= Stored data =
"""

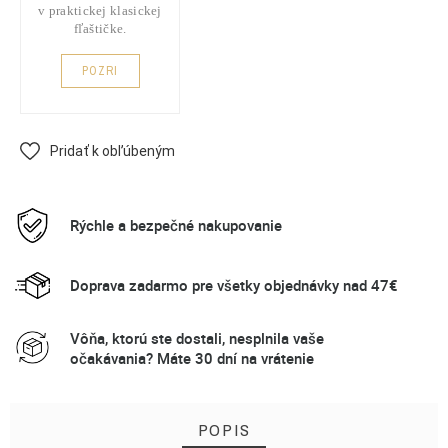
v praktickej klasickej
fľaštičke.
POZRI
Pridať k obľúbeným
Rýchle a bezpečné nakupovanie
Doprava zadarmo pre všetky objednávky nad 47€
Vôňa, ktorú ste dostali, nesplnila vaše
očakávania? Máte 30 dní na vrátenie
POPIS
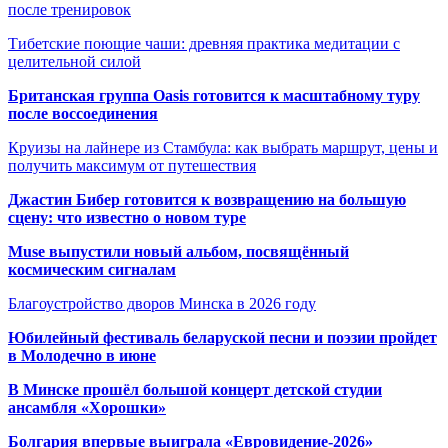
после тренировок
Тибетские поющие чаши: древняя практика медитации с
целительной силой
Британская группа Oasis готовится к масштабному туру
после воссоединения
Круизы на лайнере из Стамбула: как выбрать маршрут, цены и
получить максимум от путешествия
Джастин Бибер готовится к возвращению на большую
сцену: что известно о новом туре
Muse выпустили новый альбом, посвящённый
космическим сигналам
Благоустройство дворов Минска в 2026 году
Юбилейный фестиваль беларуской песни и поэзии пройдет
в Молодечно в июне
В Минске прошёл большой концерт детской студии
ансамбля «Хорошки»
Болгария впервые выиграла «Евровидение-2026»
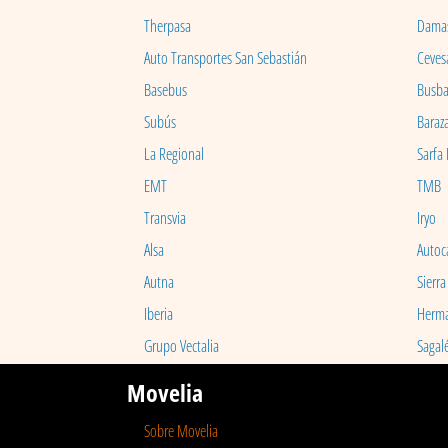
Therpasa
Dama
Auto Transportes San Sebastián
Ceves
Basebus
Busb
Subús
Baraz
La Regional
Sarfa
EMT
TMB
Transvia
Iryo
Alsa
Autoc
Autna
Sierra
Iberia
Herm
Grupo Vectalia
Sagal
Movelia
Sobre Movelia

"""

= PROMPT =
If a line above contains the word "после", list it.

= ANSWER SECTION =
после тренировок
после воссоединения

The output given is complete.